Pacemaker fence agents

lucaskanashiro · September 3, 2021, 8:07pm

From the ClusterLabs definition:

A fence agent (or fencing agent) is a stonith-class resource agent.

The fence agent standard provides commands (such as off and reboot) that the cluster can use to fence nodes. As with other resource agent classes, this allows a layer of abstraction so that Pacemaker doesn’t need any knowledge about specific fencing technologies — that knowledge is isolated in the agent.

Currently, the fence-agents binary package has been split into two: fence-agents-base and fence-agents-extra. The fence-agents-base binary package contains a set of curated agents which the Ubuntu Server team continuously runs tests on to make sure everything is working as expected. All the other agents previously in the fence-agents binary package are now moved to the fence-agents-extra.

The fence-agents-base binary package contains the following agents in the latest Ubuntu release:

fence_ipmilan
- fence_idrac
- fence_ilo3
- fence_ilo4
- fence_ilo5
- fence_imm
- fence_ipmilanplus
fence_mpath
fence_sbd
fence_scsi
fence_virsh

All of these agents are in main and are fully supported.
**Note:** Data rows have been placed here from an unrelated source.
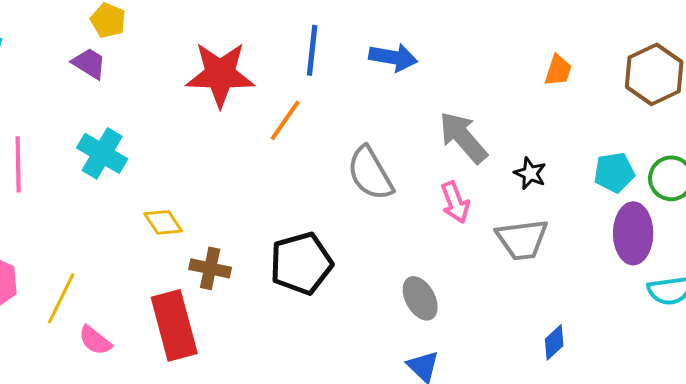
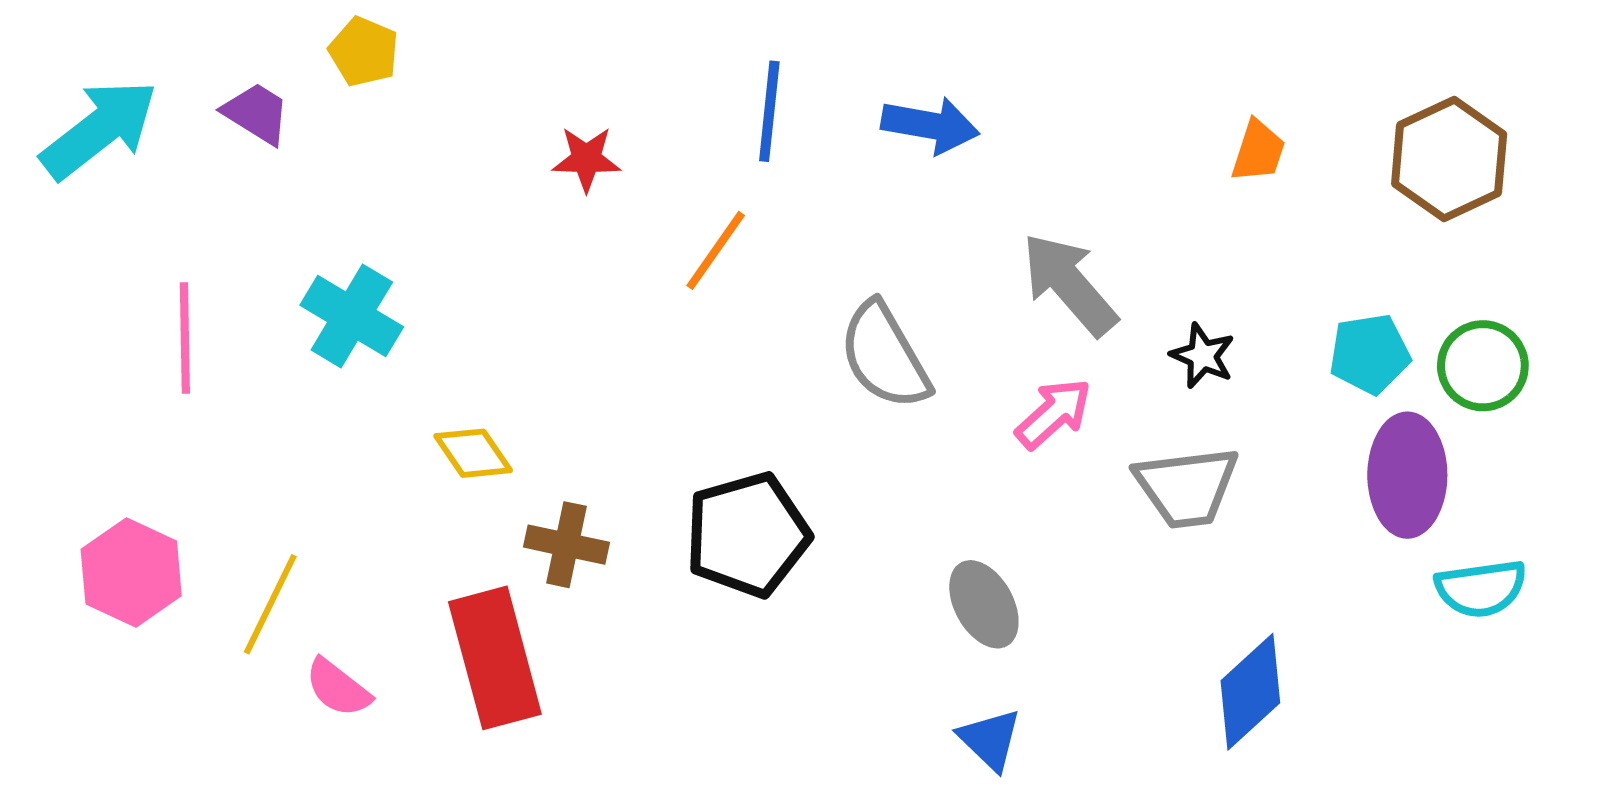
purple trapezoid: (89, 63) -> (256, 113), moved
red star: (220, 74) -> (586, 159), size x0.5
pink arrow: (455, 202) -> (1054, 413), turned -111
blue diamond: (554, 342) -> (1250, 692), size x1.6

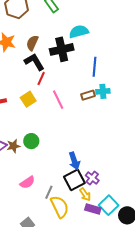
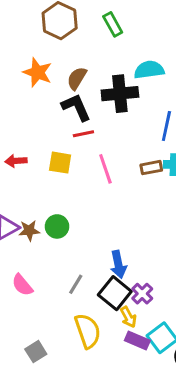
red line: (41, 79) -> (83, 134), turned 48
yellow square: (28, 99) -> (60, 163), turned 35
black square: (74, 180) -> (115, 293), turned -30
pink semicircle: (27, 182) -> (22, 285), moved, turned 77
gray line: (49, 192) -> (76, 284), moved

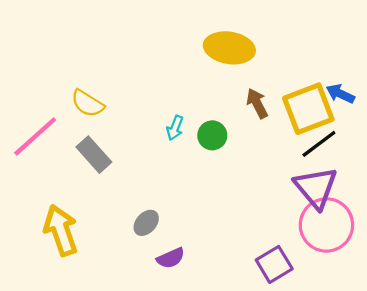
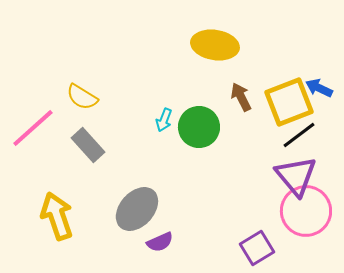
green circle: (212, 135) -> (199, 127), size x1.5
gray ellipse: (146, 223) -> (137, 209), size x1.8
All other agents, in fence-agents-extra, are supported by upstream but are not curated by the Ubuntu Server team.

For the fence agents provided by fence-agents-base, we will briefly describe how to use them.

Note:
There are two well known tools used to manage fence agents, they are crmsh and pcs. Here we present examples with both, since crmsh is the recommended and supported tool until Ubuntu 22.10 Kinetic Kudu, and pcs is the recommended and supported tool from Ubuntu 23.04 Lunar Lobster onwards. For more information on how to migrate from crmsh to pcs refer to our migration guide.

fence_ipmilan

The content of this section is also applicable to the following fence agents: fence_idrac, fence_ilo3, fence_ilo4, fence_ilo5, fence_imm, and fence_ipmilanplus. All of them are symlinks to fence_ipmilan.

From its manpage:

fence_ipmilan is an I/O Fencing agent which can be used with machines controlled by IPMI. This agent calls support software ipmitool. WARNING! This fence agent might report success before the node is powered off. You should use -m/method onoff if your fence device works correctly with that option.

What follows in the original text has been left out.